**TASK DESCRIPTION**
Wherever a picture appears, leave it out, and transcribe the rest of the records exactly.

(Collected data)
········
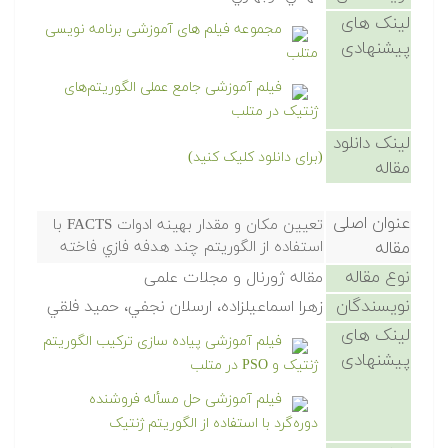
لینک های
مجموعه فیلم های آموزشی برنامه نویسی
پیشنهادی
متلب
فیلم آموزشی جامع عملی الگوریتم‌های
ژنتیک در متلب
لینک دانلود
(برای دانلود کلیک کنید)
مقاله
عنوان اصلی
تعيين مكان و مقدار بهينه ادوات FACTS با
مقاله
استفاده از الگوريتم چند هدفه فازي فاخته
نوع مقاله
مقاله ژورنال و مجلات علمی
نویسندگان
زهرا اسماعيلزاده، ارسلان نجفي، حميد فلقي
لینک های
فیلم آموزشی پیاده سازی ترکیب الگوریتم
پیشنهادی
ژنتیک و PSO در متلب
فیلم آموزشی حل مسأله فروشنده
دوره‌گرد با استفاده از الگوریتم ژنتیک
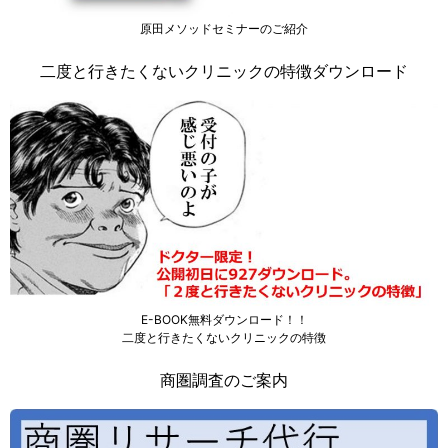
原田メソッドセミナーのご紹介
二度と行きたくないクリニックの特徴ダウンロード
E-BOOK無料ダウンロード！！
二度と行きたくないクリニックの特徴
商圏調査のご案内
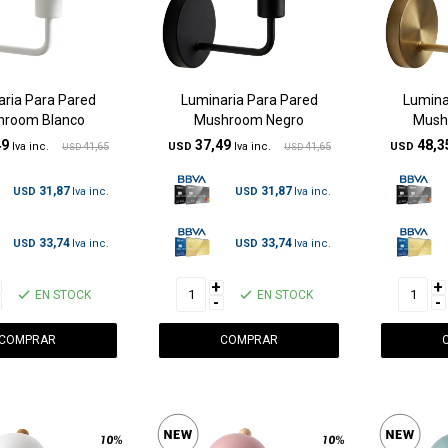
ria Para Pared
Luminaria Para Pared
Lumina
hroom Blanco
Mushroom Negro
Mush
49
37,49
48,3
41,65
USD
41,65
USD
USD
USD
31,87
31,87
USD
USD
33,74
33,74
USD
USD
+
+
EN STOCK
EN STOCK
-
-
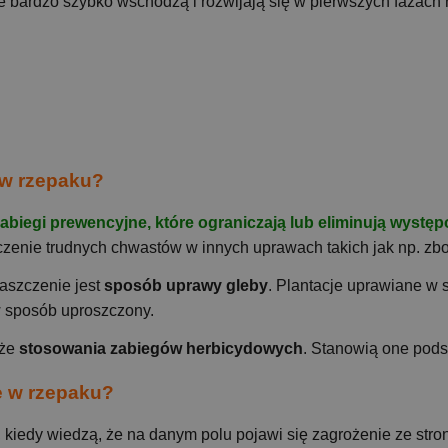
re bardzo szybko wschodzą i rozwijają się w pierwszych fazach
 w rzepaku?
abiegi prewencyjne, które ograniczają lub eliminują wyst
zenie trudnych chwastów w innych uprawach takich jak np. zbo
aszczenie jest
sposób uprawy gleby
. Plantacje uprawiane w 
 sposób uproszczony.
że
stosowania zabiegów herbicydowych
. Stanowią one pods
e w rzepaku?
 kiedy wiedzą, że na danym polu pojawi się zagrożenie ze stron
········
**WRITTEN RESPONSE**
لینک های
مجموعه فیلم های آموزشی برنامه نویسی
پیشنهادی
متلب
فیلم آموزشی جامع عملی الگوریتم‌های
ژنتیک در متلب
لینک دانلود
(برای دانلود کلیک کنید)
مقاله
عنوان اصلی
تعيين مكان و مقدار بهينه ادوات FACTS با
مقاله
استفاده از الگوريتم چند هدفه فازي فاخته
نوع مقاله
مقاله ژورنال و مجلات علمی
نویسندگان
زهرا اسماعيلزاده، ارسلان نجفي، حميد فلقي
لینک های
فیلم آموزشی پیاده سازی ترکیب الگوریتم
پیشنهادی
ژنتیک و PSO در متلب
فیلم آموزشی حل مسأله فروشنده
دوره‌گرد با استفاده از الگوریتم ژنتیک
原田メソッドセミナーのご紹介
二度と行きたくないクリニックの特徴ダウンロード
E-BOOK無料ダウンロード！！
二度と行きたくないクリニックの特徴
商圏調査のご案内
ria Para Pared
Luminaria Para Pared
Lumina
hroom Blanco
Mushroom Negro
Mush
49
37,49
48,3
41,65
USD
41,65
USD
USD
USD
31,87
31,87
USD
USD
33,74
33,74
USD
USD
+
+
EN STOCK
EN STOCK
-
-
re bardzo szybko wschodzą i rozwijają się w pierwszych fazach
 w rzepaku?
abiegi prewencyjne, które ograniczają lub eliminują wyst
zenie trudnych chwastów w innych uprawach takich jak np. zbo
aszczenie jest
sposób uprawy gleby
. Plantacje uprawiane w 
 sposób uproszczony.
że
stosowania zabiegów herbicydowych
. Stanowią one pods
e w rzepaku?
 kiedy wiedzą, że na danym polu pojawi się zagrożenie ze stron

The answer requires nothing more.